- From: Lee <ler762@gmail.com>
- Date: Fri, 8 Feb 2019 06:45:37 -0500
- To: Jacob Renhald <jacobrenhald@outlook.com>
- Cc: "html-tidy@w3.org" <html-tidy@w3.org>
On 2/7/19, Jacob Renhald <jacobrenhald@outlook.com> wrote:
> Been trying to tidy up the html strings on one of my websites, running the
> code through linux.

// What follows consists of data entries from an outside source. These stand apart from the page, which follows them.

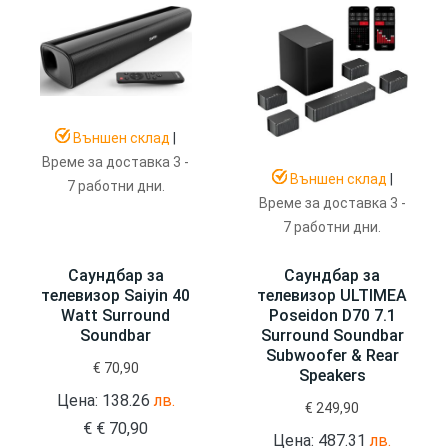
Външен склад
|
Време за доставка 3 -
Външен склад
|
7 работни дни.
Време за доставка 3 -
7 работни дни.
Саундбар за
Саундбар за
телевизор Saiyin 40
телевизор ULTIMEA
Watt Surround
Poseidon D70 7.1
Soundbar
Surround Soundbar
Subwoofer & Rear
€
70,90
Speakers
Цена: 138.26
лв.
€
249,90
€
€
70,90
Цена: 487.31
лв.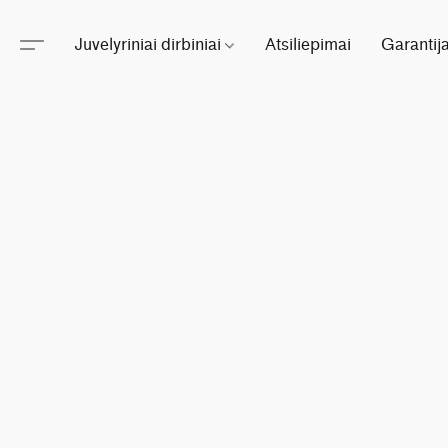
Juvelyriniai dirbiniai
Atsiliepimai
Garantij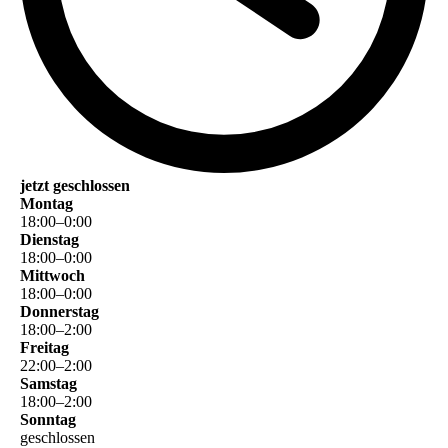
jetzt geschlossen
Montag
18
:
00
–
0
:
00
Dienstag
18
:
00
–
0
:
00
Mittwoch
18
:
00
–
0
:
00
Donnerstag
18
:
00
–
2
:
00
Freitag
22
:
00
–
2
:
00
Samstag
18
:
00
–
2
:
00
Sonntag
geschlossen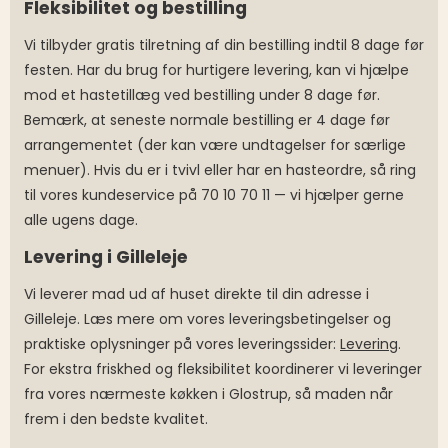
Fleksibilitet og bestilling
Vi tilbyder gratis tilretning af din bestilling indtil 8 dage før
festen. Har du brug for hurtigere levering, kan vi hjælpe
mod et hastetillæg ved bestilling under 8 dage før.
Bemærk, at seneste normale bestilling er 4 dage før
arrangementet (der kan være undtagelser for særlige
menuer). Hvis du er i tvivl eller har en hasteordre, så ring
til vores kundeservice på 70 10 70 11 — vi hjælper gerne
alle ugens dage.
Levering i Gilleleje
Vi leverer mad ud af huset direkte til din adresse i
Gilleleje. Læs mere om vores leveringsbetingelser og
praktiske oplysninger på vores leveringssider:
Levering
.
For ekstra friskhed og fleksibilitet koordinerer vi leveringer
fra vores nærmeste køkken i Glostrup, så maden når
frem i den bedste kvalitet.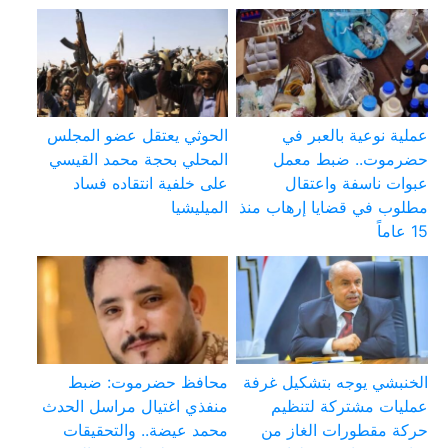
عملية نوعية بالعبر في
الحوثي يعتقل عضو المجلس
حضرموت.. ضبط معمل
المحلي بحجة محمد القيسي
عبوات ناسفة واعتقال
على خلفية انتقاده فساد
مطلوب في قضايا إرهاب منذ
الميليشيا
15 عاماً
الخنبشي يوجه بتشكيل غرفة
محافظ حضرموت: ضبط
عمليات مشتركة لتنظيم
منفذي اغتيال مراسل الحدث
حركة مقطورات الغاز من
محمد عيضة.. والتحقيقات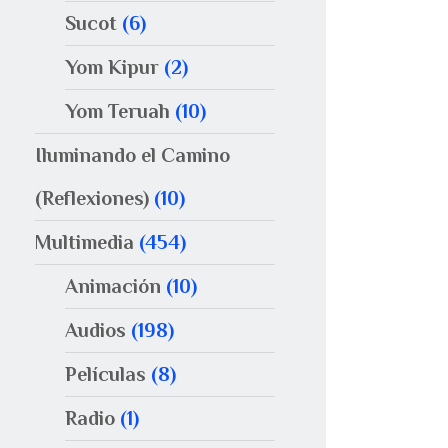
Sucot
(6)
Yom Kipur
(2)
Yom Teruah
(10)
Iluminando el Camino
(Reflexiones)
(10)
Multimedia
(454)
Animación
(10)
Audios
(198)
Películas
(8)
Radio
(1)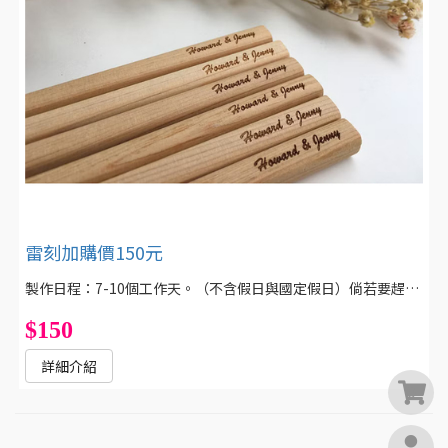
雷刻加購價150元
製作日程：7-10個工作天。（不含假日與國定假日）倘若要趕著送禮，下單前請將製造的天數也考量進去唷！謝謝！
$150
詳細介紹
0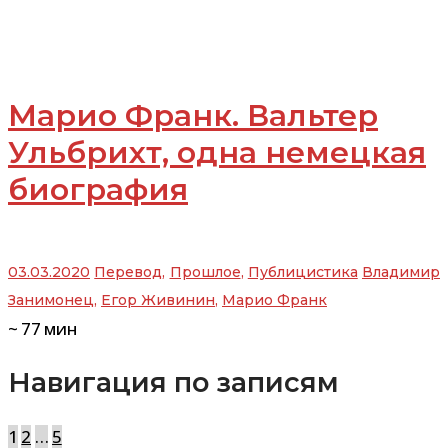
Марио Франк. Вальтер
Ульбрихт, одна немецкая
биография
03.03.2020
Перевод
,
Прошлое
,
Публицистика
Владимир
Занимонец
,
Егор Живинин
,
Марио Франк
~
77
мин
Навигация по записям
1
2
…
5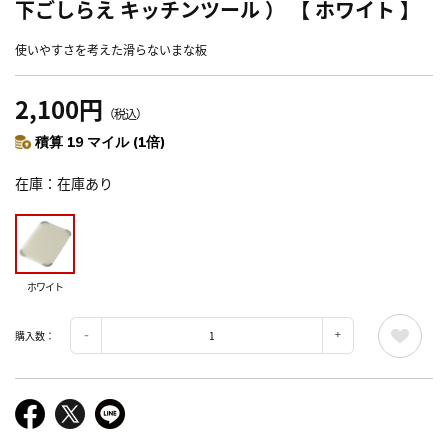
下ごしらえ キッチンツール ） 【 ホワイト 】
使いやすさを考えた滑らないまな板
2,100円
（税込）
積算 19 マイル (1倍)
在庫
在庫あり
ホワイト
購入数：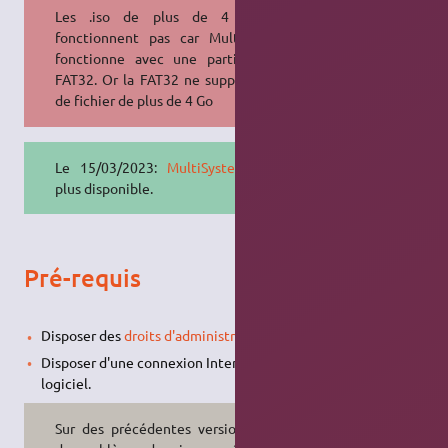
Les .iso de plus de 4 Go ne
fonctionnent pas car MultiSystem
fonctionne avec une partition en
FAT32. Or la FAT32 ne supporte pas
de fichier de plus de 4 Go
Le 15/03/2023:
MultiSystem
n'est
plus disponible.
Pré-requis
Disposer des
droits d'administration
.
Disposer d'une connexion Internet pour l'installation du
logiciel.
Sur des précédentes versions (plus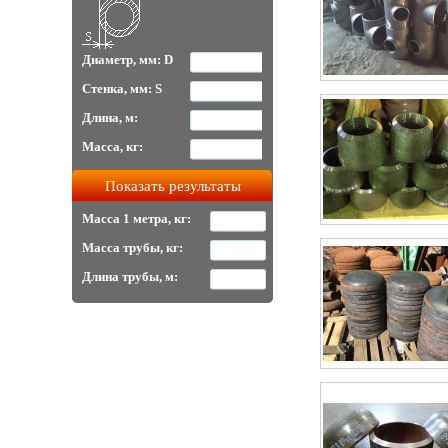
Диаметр, мм: D
Стенка, мм: S
Длина, м:
Масса, кг:
Масса 1 метра, кг:
Масса трубы, кг:
Длина трубы, м: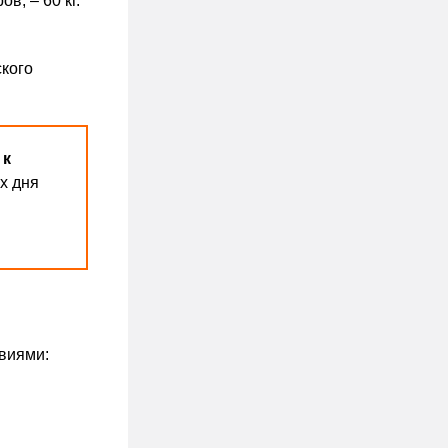
в, – 60 кг.
ского
 к
х дня
виями: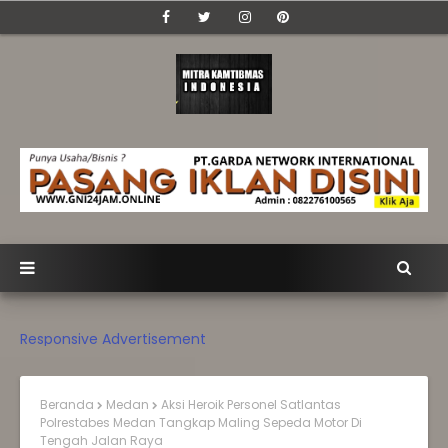
Responsive Advertisement
Beranda
Medan
Aksi Heroik Personel Satlantas
Polrestabes Medan Tangkap Maling Sepeda Motor Di
Tengah Jalan Raya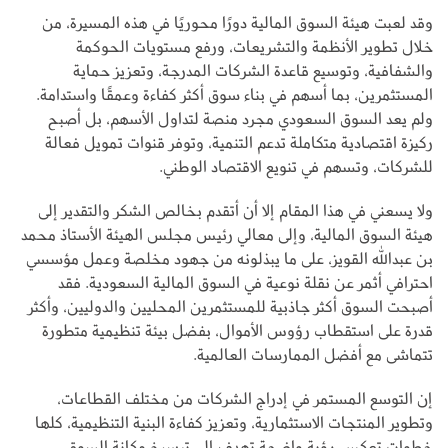
وقد لعبت هيئة السوق المالية دورًا محوريًا في هذه المسيرة، من
خلال تطوير الأنظمة والتشريعات، ورفع مستويات الحوكمة
والشفافية، وتوسيع قاعدة الشركات المدرجة، وتعزيز حماية
المستثمرين، بما أسهم في بناء سوق أكثر كفاءة وعمقًا واستدامة.
ولم يعد السوق السعودي مجرد منصة لتداول الأسهم، بل أصبح
ركيزة اقتصادية متكاملة تدعم التنمية، وتوفر قنوات تمويل فعالة
للشركات، وتسهم في تنويع الاقتصاد الوطني.
ولا يسعني في هذا المقام إلا أن أتقدم بخالص الشكر والتقدير إلى
هيئة السوق المالية، وإلى معالي رئيس مجلس الهيئة الأستاذ محمد
بن عبدالله القويز، على ما يبذلونه من جهود مخلصة وعمل مؤسسي
احترافي أثمر عن نقلة نوعية في السوق المالية السعودية. فقد
أصبحت السوق أكثر جاذبية للمستثمرين المحليين والدوليين، وأكثر
قدرة على استقطاب رؤوس الأموال، بفضل بيئة تنظيمية متطورة
تتماشى مع أفضل الممارسات العالمية.
إن التوسع المستمر في إدراج الشركات من مختلف القطاعات،
وتطوير المنتجات الاستثمارية، وتعزيز كفاءة البنية التنظيمية، كلها
خطوات تعكس رؤية واضحة تهدف إلى ترسيخ مكانة السوق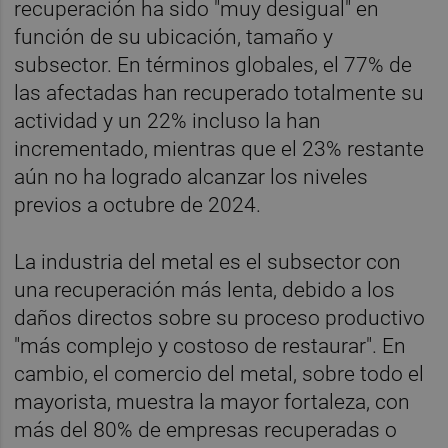
recuperación ha sido "muy desigual" en
función de su ubicación, tamaño y
subsector. En términos globales, el 77% de
las afectadas han recuperado totalmente su
actividad y un 22% incluso la han
incrementado, mientras que el 23% restante
aún no ha logrado alcanzar los niveles
previos a octubre de 2024.
La industria del metal es el subsector con
una recuperación más lenta, debido a los
daños directos sobre su proceso productivo
"más complejo y costoso de restaurar". En
cambio, el comercio del metal, sobre todo el
mayorista, muestra la mayor fortaleza, con
más del 80% de empresas recuperadas o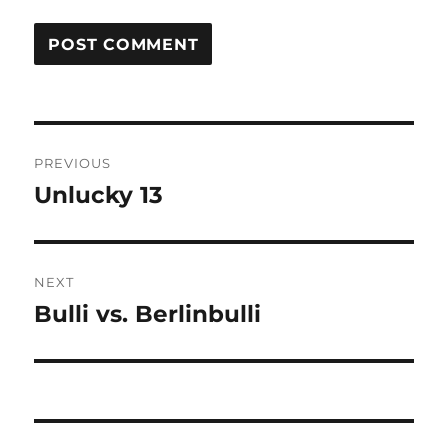
Post
PREVIOUS
navigation
Unlucky 13
Previous
post:
NEXT
Bulli vs. Berlinbulli
Next
post: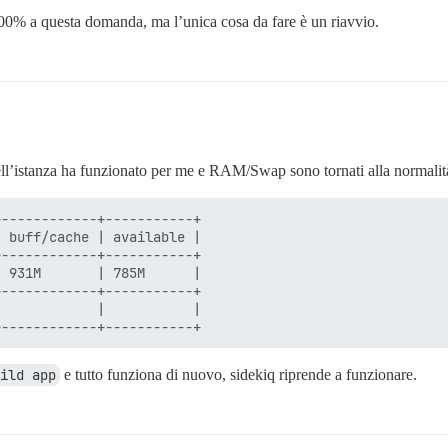
00% a questa domanda, ma l’unica cosa da fare è un riavvio.
ell’istanza ha funzionato per me e RAM/Swap sono tornati alla normalit
------------+-----------+

 buff/cache | available |

------------+-----------+

 931M       | 785M      |

------------+-----------+

            |           |

uild app
e tutto funziona di nuovo, sidekiq riprende a funzionare.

For some reason I can't seem to make it work.
>
> I've run:
> sudo apt-get install tidy
>
> To "tidy" it up I go:
>
> curl localhost address | tidy -iq (please note I have all articles stored as
> a xhtml file).
>
> From my understanding the -q is for quiet input while the "i" is for indents
> and it fixes the main issue.
>
> I'm trying to tidy up all the htmls on this subpage:
> https://www.kredittkortinfo.no/artikler/, which is a big mess.
>
> Problem I'm running into is that the UTF8 gets translated into the ascii-USA
> version and I can no longer read the text file....I must be doing something
> wrong.
It looks like 'tidy -iq -utf8' should work:
$ man tidy
Character encodings
-utf8 use UTF-8 for both input and output
but it didn't for me with LANG=C
Just out of curiosity - what output does 'locale' give you?
This does work for me:
export LANG=nb_NO.utf8 (or en_US.utf8 or even C.utf8)
tidy -iq test.html
Regards,
Lee
Received on Friday, 8 February 2019 11:46:03 UTC